The copy must match the data below line for line and contain no images.

━━━━━ Input material ━━━━━

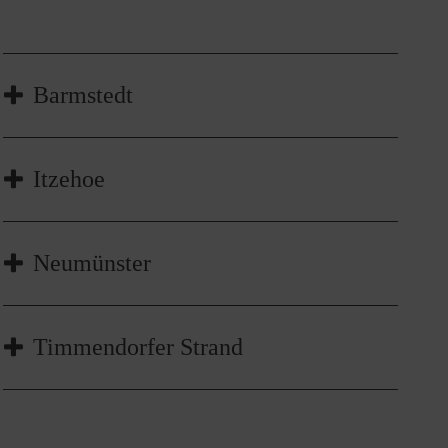
Barmstedt
Nähere Informationen unter
Itzehoe
Tel.
04123 80 84 94
Nachricht senden
Schulsanitätsdienste Kreis
Neumünster
Steinburg Uwe Geertsen
Leiter Schulsanitätsdienst
Tel.
04821 94 72 36
Hanne Fuglsang-Petersen
Timmendorfer Strand
uwe.geertsen@malteser.org
Leiterin Malteser Jugend und Schulsanitätsdienst
Nachricht senden
Tel.
04321 1 92 15
Nachricht senden
Anja Frick
Leiterin Schulsanitätsdienst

━━━━━

__Exercise response__
Barmstedt
Nähere Informationen unter
Itzehoe
Tel.
04123 80 84 94
Nachricht senden
Schulsanitätsdienste Kreis
Neumünster
Steinburg Uwe Geertsen
Leiter Schulsanitätsdienst
Tel.
04821 94 72 36
Hanne Fuglsang-Petersen
Timmendorfer Strand
uwe.geertsen@malteser.org
Leiterin Malteser Jugend und Schulsanitätsdienst
Nachricht senden
Tel.
04321 1 92 15
Nachricht senden
Anja Frick
Leiterin Schulsanitätsdienst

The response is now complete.